In the race for AGI, artificial intelligence companies are investing billions of dollars in data centers. IBM CEO Arvind Krishna has some thoughts on the math behind these bets.
Data center spending is increasing. In Meta’s recent earnings call, words like “capacity” and artificial intelligence “infrastructure” were used frequently. Google just announced that it wants to eventually build them in space. The question remains: Will the revenue generated by the data center be enough to justify all capital expenditures?
On the “Decoder” podcast, Krishna concluded that it may be “impossible” for these companies to generate returns on data center capital expenditures.
Kirshner, who said his napkin calculations are based on today’s costs “because anything in the future is speculative,” said it would cost about $80 billion to fill a 1-gigawatt data center.
“Well, that’s today’s numbers. So, if you’re committing to 20 to 30 gigawatts, that’s $1.5 trillion in capital expenditures from one company,” he said.
Krishna also mentioned the depreciation of AI chips within data centers as another factor: “You have to use it within five years, because by then, you have to throw it away and refill it,” he said.

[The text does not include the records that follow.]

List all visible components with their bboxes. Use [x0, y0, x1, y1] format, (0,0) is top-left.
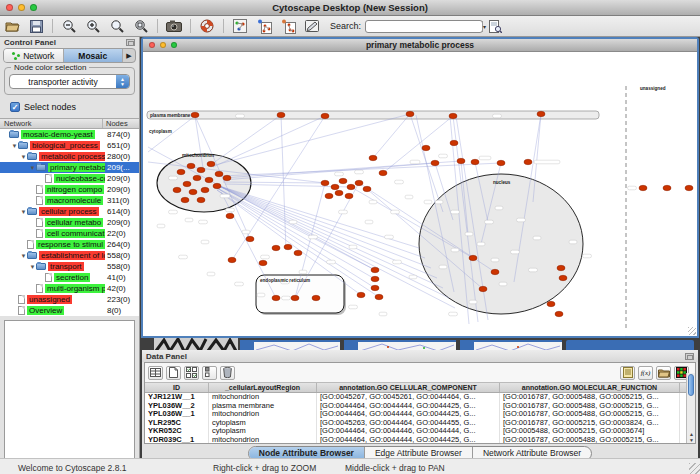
- network-node[interactable]: [215, 171, 223, 176]
- select-attributes-icon[interactable]: [184, 366, 199, 380]
- network-node[interactable]: [406, 111, 414, 116]
- network-node[interactable]: [201, 187, 209, 192]
- table-icon[interactable]: [148, 366, 163, 380]
- tree-row[interactable]: ▼establishment of lo558(0): [0, 250, 139, 261]
- network-node[interactable]: [371, 285, 379, 290]
- network-edge[interactable]: [209, 115, 281, 166]
- expand-icon[interactable]: ▼: [11, 143, 18, 149]
- network-edge[interactable]: [373, 114, 410, 158]
- network-node[interactable]: [325, 193, 333, 198]
- zoom-selected-icon[interactable]: [132, 18, 150, 34]
- float-panel-icon[interactable]: [685, 353, 694, 360]
- network-node[interactable]: [277, 112, 285, 117]
- layout-icon-2[interactable]: [279, 18, 297, 34]
- network-node[interactable]: [272, 245, 280, 250]
- network-node[interactable]: [331, 184, 339, 189]
- table-cell[interactable]: YJR121W__1: [145, 393, 209, 402]
- table-row[interactable]: YPL036W__1mitochondrion[GO:0044464, GO:0…: [145, 410, 695, 419]
- network-node[interactable]: [371, 267, 379, 272]
- table-cell[interactable]: [GO:0005488, GO:0005215, GO:0003674]: [500, 427, 680, 436]
- network-node[interactable]: [355, 180, 363, 185]
- network-node[interactable]: [547, 301, 555, 306]
- table-cell[interactable]: [GO:0044464, GO:0044444, GO:0044425, G..…: [317, 436, 500, 445]
- table-cell[interactable]: [GO:0044464, GO:0044444, GO:0044425, G..…: [317, 410, 500, 419]
- network-node[interactable]: [321, 113, 329, 118]
- tree-row[interactable]: multi-organism pro42(0): [0, 283, 139, 294]
- network-node[interactable]: [228, 257, 236, 262]
- network-node[interactable]: [431, 160, 439, 165]
- network-node[interactable]: [497, 160, 505, 165]
- table-cell[interactable]: [GO:0045267, GO:0045261, GO:0044464, G..…: [317, 393, 500, 402]
- search-input[interactable]: [366, 21, 482, 32]
- column-header[interactable]: ID: [145, 383, 209, 392]
- network-node[interactable]: [187, 163, 195, 168]
- network-edge[interactable]: [148, 116, 195, 152]
- network-node[interactable]: [205, 177, 213, 182]
- expand-icon[interactable]: ▼: [20, 209, 27, 215]
- network-node[interactable]: [345, 193, 353, 198]
- network-overview-icon[interactable]: [231, 18, 249, 34]
- expand-icon[interactable]: ▼: [20, 154, 27, 160]
- column-header[interactable]: _cellularLayoutRegion: [209, 383, 317, 392]
- tree-row[interactable]: nitrogen compo209(0): [0, 184, 139, 195]
- network-node[interactable]: [357, 292, 365, 297]
- network-node[interactable]: [259, 260, 267, 265]
- tree-row[interactable]: ▼cellular process614(0): [0, 206, 139, 217]
- table-row[interactable]: YJR121W__1mitochondrion[GO:0045267, GO:0…: [145, 393, 695, 402]
- network-node[interactable]: [555, 311, 563, 316]
- table-cell[interactable]: [GO:0016787, GO:0005488, GO:0005215, G..…: [500, 402, 680, 411]
- app-resize-grip[interactable]: [689, 463, 700, 474]
- table-cell[interactable]: YPL036W__1: [145, 410, 209, 419]
- tree-row[interactable]: response to stimul264(0): [0, 239, 139, 250]
- window-resize-grip[interactable]: [688, 327, 696, 335]
- network-node[interactable]: [685, 185, 693, 190]
- column-header[interactable]: annotation.GO MOLECULAR_FUNCTION: [500, 383, 680, 392]
- save-icon[interactable]: [27, 18, 45, 34]
- tree-row[interactable]: nucleobase-co209(0): [0, 173, 139, 184]
- scrollbar-arrows[interactable]: ▲▼: [687, 431, 696, 443]
- table-cell[interactable]: cytoplasm: [209, 419, 317, 428]
- network-node[interactable]: [559, 275, 567, 280]
- float-panel-icon[interactable]: [126, 39, 135, 46]
- import-attributes-icon[interactable]: [656, 366, 671, 380]
- network-edge[interactable]: [219, 186, 431, 268]
- network-node[interactable]: [457, 158, 465, 163]
- function-builder-icon[interactable]: f(x): [638, 366, 653, 380]
- scrollbar-thumb[interactable]: [688, 374, 694, 396]
- table-cell[interactable]: [GO:0016787, GO:0005488, GO:0005215, G..…: [500, 436, 680, 445]
- table-cell[interactable]: YKR052C: [145, 427, 209, 436]
- network-node[interactable]: [537, 111, 545, 116]
- network-node[interactable]: [189, 189, 197, 194]
- tab-overflow-icon[interactable]: ▶: [123, 49, 135, 62]
- network-edge[interactable]: [217, 188, 375, 270]
- tree-col-nodes[interactable]: Nodes: [103, 119, 139, 128]
- tree-col-network[interactable]: Network: [0, 119, 103, 128]
- expand-icon[interactable]: ▼: [29, 165, 36, 171]
- expand-icon[interactable]: ▼: [20, 253, 27, 259]
- expand-icon[interactable]: ▼: [29, 264, 36, 270]
- network-node[interactable]: [284, 244, 292, 249]
- network-node[interactable]: [197, 197, 205, 202]
- tree-row[interactable]: macromolecule311(0): [0, 195, 139, 206]
- network-node[interactable]: [524, 159, 532, 164]
- network-node[interactable]: [639, 185, 647, 190]
- table-cell[interactable]: YLR295C: [145, 419, 209, 428]
- attribute-editor-icon[interactable]: [620, 366, 635, 380]
- network-node[interactable]: [363, 186, 371, 191]
- network-node[interactable]: [471, 159, 479, 164]
- annotation-icon[interactable]: [303, 18, 321, 34]
- network-navigator[interactable]: [4, 320, 135, 466]
- network-window-titlebar[interactable]: primary metabolic process: [143, 39, 697, 52]
- network-canvas[interactable]: plasma membranecytoplasmmitochondrionnuc…: [143, 52, 697, 336]
- zoom-out-icon[interactable]: [60, 18, 78, 34]
- table-cell[interactable]: mitochondrion: [209, 393, 317, 402]
- network-node[interactable]: [183, 181, 191, 186]
- network-node[interactable]: [223, 175, 231, 180]
- network-node[interactable]: [339, 178, 347, 183]
- tree-row[interactable]: cell communicat22(0): [0, 228, 139, 239]
- network-node[interactable]: [321, 180, 329, 185]
- network-node[interactable]: [663, 185, 671, 190]
- network-node[interactable]: [369, 155, 377, 160]
- tree-row[interactable]: ▼metabolic process280(0): [0, 151, 139, 162]
- new-attribute-icon[interactable]: [166, 366, 181, 380]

Artificial intelligence stocks have tanked recently after investor Michael Burry took aim at Nvidia over concerns about its depreciation.
“If I look at the total commitments in the world chasing AGI in this space, those announcements seem to be in the 100-gigawatt range,” Krishna said.
The cost per 100 gigawatts is $80 billion, which puts Krishna’s computing commitment price at about $8 trillion.
“I don’t think you’re going to get a return because $8 trillion in capital spending means you need about $800 billion in profits to pay interest,” he said.
Reaching this gigawatt number will require significant investment from AI companies and will require outside help. OpenAI CEO Sam Altman recommended in an October letter to the White House Office of Science and Technology Policy that the United States add 100 gigawatts of energy capacity annually.